Ankara reconstruit la Syrie
L'inquiétude présentée par Weinberg s'inscrit dans un tableau plus large de l'implantation turque en Syrie. Ankara cherche à construire un État fort et fonctionnel, s'assurant une influence profonde sur ses mécanismes de sécurité. La Turquie est intéressée par une armée syrienne opérationnelle, le confinement des forces kurdes et la stabilité le long de sa frontière sud.

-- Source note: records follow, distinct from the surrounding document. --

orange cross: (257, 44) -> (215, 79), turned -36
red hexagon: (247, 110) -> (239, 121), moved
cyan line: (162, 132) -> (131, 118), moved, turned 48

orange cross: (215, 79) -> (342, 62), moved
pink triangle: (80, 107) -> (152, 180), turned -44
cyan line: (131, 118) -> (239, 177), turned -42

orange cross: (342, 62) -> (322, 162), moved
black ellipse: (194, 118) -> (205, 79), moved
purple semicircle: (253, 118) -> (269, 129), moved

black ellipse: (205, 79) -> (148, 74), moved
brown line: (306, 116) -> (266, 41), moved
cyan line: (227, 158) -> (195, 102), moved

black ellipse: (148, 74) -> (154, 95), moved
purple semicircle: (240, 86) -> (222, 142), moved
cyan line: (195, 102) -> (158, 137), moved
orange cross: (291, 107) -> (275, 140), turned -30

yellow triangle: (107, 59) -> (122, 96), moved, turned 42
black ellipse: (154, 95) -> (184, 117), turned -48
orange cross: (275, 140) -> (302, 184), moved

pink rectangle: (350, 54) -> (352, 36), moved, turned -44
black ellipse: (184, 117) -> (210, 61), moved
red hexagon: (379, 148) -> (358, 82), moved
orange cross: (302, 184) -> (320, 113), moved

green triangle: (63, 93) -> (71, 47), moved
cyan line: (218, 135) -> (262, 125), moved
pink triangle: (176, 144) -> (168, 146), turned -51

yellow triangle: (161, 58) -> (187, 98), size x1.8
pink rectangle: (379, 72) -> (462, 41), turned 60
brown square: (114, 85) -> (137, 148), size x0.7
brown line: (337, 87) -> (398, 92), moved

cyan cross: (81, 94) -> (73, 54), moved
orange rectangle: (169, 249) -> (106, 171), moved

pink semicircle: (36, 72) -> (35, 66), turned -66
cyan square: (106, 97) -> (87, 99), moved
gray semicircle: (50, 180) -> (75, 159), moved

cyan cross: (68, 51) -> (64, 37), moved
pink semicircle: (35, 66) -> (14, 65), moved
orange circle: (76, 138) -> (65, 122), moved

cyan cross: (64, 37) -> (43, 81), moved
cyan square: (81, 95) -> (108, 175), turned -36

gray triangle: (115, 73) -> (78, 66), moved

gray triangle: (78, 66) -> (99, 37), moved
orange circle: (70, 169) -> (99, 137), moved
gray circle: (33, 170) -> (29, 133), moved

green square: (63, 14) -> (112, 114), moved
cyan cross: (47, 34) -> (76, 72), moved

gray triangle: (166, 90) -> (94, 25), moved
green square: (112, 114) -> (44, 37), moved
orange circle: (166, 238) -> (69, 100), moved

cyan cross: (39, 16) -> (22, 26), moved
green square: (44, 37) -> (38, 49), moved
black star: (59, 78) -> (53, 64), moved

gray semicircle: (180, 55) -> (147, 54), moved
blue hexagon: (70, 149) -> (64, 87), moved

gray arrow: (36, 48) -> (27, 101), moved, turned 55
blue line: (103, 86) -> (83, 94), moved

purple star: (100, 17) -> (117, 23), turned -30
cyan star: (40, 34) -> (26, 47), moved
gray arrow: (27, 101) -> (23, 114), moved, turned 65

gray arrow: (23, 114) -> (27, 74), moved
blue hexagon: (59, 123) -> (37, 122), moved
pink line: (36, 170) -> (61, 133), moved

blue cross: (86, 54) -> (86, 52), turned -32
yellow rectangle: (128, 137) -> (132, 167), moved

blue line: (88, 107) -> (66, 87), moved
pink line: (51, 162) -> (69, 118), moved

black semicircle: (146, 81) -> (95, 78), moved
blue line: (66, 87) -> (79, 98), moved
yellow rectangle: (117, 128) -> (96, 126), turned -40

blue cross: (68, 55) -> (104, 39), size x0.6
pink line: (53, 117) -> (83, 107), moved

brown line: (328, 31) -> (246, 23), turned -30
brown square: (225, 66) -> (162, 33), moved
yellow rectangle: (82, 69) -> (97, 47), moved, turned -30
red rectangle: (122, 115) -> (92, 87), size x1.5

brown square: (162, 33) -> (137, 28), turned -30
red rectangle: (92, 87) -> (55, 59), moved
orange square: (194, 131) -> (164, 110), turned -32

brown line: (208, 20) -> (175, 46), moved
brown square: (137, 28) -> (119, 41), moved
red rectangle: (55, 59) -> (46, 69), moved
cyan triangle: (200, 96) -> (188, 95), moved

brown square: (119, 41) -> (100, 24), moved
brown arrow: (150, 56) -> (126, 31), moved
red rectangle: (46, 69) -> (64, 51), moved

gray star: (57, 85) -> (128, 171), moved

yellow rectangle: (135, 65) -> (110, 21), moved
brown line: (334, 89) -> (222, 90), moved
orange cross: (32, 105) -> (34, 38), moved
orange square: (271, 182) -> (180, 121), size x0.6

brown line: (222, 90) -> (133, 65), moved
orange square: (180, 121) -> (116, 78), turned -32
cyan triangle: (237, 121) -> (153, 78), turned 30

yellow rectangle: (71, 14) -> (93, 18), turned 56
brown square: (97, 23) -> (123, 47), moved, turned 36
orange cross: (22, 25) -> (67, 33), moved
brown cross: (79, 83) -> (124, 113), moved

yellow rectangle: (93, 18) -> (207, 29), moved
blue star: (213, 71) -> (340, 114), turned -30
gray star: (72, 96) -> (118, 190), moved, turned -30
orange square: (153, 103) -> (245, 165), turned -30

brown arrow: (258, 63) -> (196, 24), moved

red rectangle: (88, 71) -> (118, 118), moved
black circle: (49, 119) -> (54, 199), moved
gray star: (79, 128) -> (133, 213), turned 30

À Jérusalem, on perçoit cela comme une menace : une nouvelle armée syrienne, construite avec l'aide de la Turquie et dépendante d'elle, accorderait à Ankara une profondeur stratégique et pourrait limiter la liberté d'action de l'armée de l'air israélienne.
L'Iran et la Russie se sont considérablement affaiblis en Syrie, mais la Turquie a comblé le vide. Contrairement à l'Iran, il est beaucoup plus difficile de l'en expulser : c'est une puissance régionale dotée d'une grande armée conventionnelle et de liens étroits avec Washington. Israël n'est pas intéressé par la réhabilitation d'une puissance militaire syrienne sous l'égide du président Recep Tayyip Erdogan.
La logique derrière l'attaque à Abou al-Duhour
Dans ce contexte, on peut comprendre la logique israélienne dans l'attaque de la base d'Abou al-Duhour. Si Jérusalem a estimé que la base était sur le point de devenir un actif militaire turc, il était avantageux d'agir avant que le site ne soit occupé par des forces significatives. Une fois des soldats ou des systèmes de défense turcs stationnés, une attaque israélienne similaire pourrait conduire à une confrontation directe avec un membre de l'OTAN.
Le défi central pour Israël sera politique : déterminer avec la Turquie quelles capacités ne seront pas stationnées en Syrie, jusqu'où sa présence militaire pourra s'étendre et comment empêcher qu'une rencontre entre les deux armées de l'air ne se transforme en confrontation directe.